Any time a crime is commited and the suspects have a military background, especially those that are currently serving, the media will draw attention to that particular fact.  It's the same thing if it were a police officer or anyone else with a particular type of training in relation to a crime.  When the average joe thinks military they think guns, unarmed combat, etc etc.  So when someone with that training commits a crime, that all comes into play.  Why, because it raises various questions and leads to other questions.

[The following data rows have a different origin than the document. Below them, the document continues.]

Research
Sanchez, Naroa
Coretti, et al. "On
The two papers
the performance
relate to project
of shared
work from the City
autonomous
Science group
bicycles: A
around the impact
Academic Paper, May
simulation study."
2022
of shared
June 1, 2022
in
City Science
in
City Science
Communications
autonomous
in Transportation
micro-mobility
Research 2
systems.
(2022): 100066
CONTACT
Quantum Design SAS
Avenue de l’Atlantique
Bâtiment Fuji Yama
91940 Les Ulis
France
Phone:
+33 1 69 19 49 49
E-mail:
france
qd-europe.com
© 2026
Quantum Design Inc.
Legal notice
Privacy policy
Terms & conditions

I'm not suprised nor am I offended by that.


----------



## Fishbone Jones (10 Apr 2012)

Crantor said:
			
		

> Could it be that the ammo was military grade?  It does say that there were 8 charges for prohibited devices as well.  It's not very clear.
> 
> Any time a crime is commited and the suspects have a military background, especially those that are currently serving, the media will draw attention to that particular fact.  It's the same thing if it were a police officer or anyone else with a particular type of training in relation to a crime.  When the average joe thinks military they think guns, unarmed combat, etc etc.  So when someone with that training commits a crime, that all comes into play.  Why, because it raises various questions and leads to other questions.
> 
> I'm not suprised nor am I offended by that.



Probably (could be) the mags. No self respecting criminal is going to limit themselves to 5 round magazines. :


----------



## Remius (10 Apr 2012)

Just a question.  If he had 8 counts of possesing prohibited devices would that be per device or per type.  If he has 8 prohibited mags, would that be 8 counts or just one?


----------



## Robert0288 (10 Apr 2012)

That would be 8 counts because each mag would count as a 'device'.  Also you can purchase 10 round AR mags that are legal in Canada because their original intent was for use in a pistol.

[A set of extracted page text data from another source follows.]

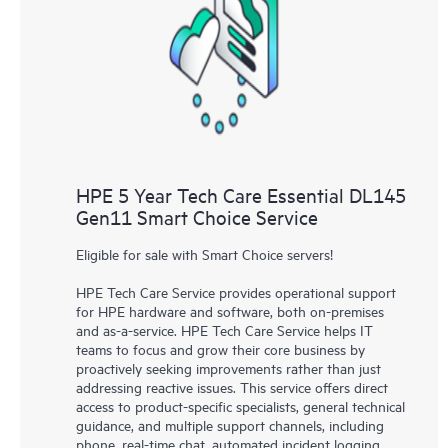
knowledge resources. HPE Tech Care Service provides access
to HPE resources who will help drive operational excellence and
performance optimization from edge to cloud.
HPE 5 Year Tech Care Essential DL145
Gen11 Smart Choice Service
Eligible for sale with Smart Choice servers!
HPE Tech Care Service provides operational support
for HPE hardware and software, both on-premises
and as-a-service. HPE Tech Care Service helps IT
teams to focus and grow their core business by
proactively seeking improvements rather than just
addressing reactive issues. This service offers direct
access to product-specific specialists, general technical
guidance, and multiple support channels, including
phone, real-time chat, automated incident logging,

If the charges are because of mags, If the mags are the 10 rounders (notice lots of ifs).  Then I wouldn't put it past the PR guys to say that the 10 rounders are actually prohibited to throw on extra charges.


----------



## Remius (10 Apr 2012)

Ok.  Thanks for that.


----------



## Fishbone Jones (10 Apr 2012)

Robert0288 said:
			
		

> That would be 8 counts because each mag would count as a 'device'.  Also you can purchase 10 round AR mags that are legal in Canada because their original intent was for use in a pistol.
> 
> If the charges are because of mags, If the mags are the 10 rounders (notice lots of ifs).  Then I wouldn't put it past the PR guys to say that the 10 rounders are actually prohibited to throw on extra charges.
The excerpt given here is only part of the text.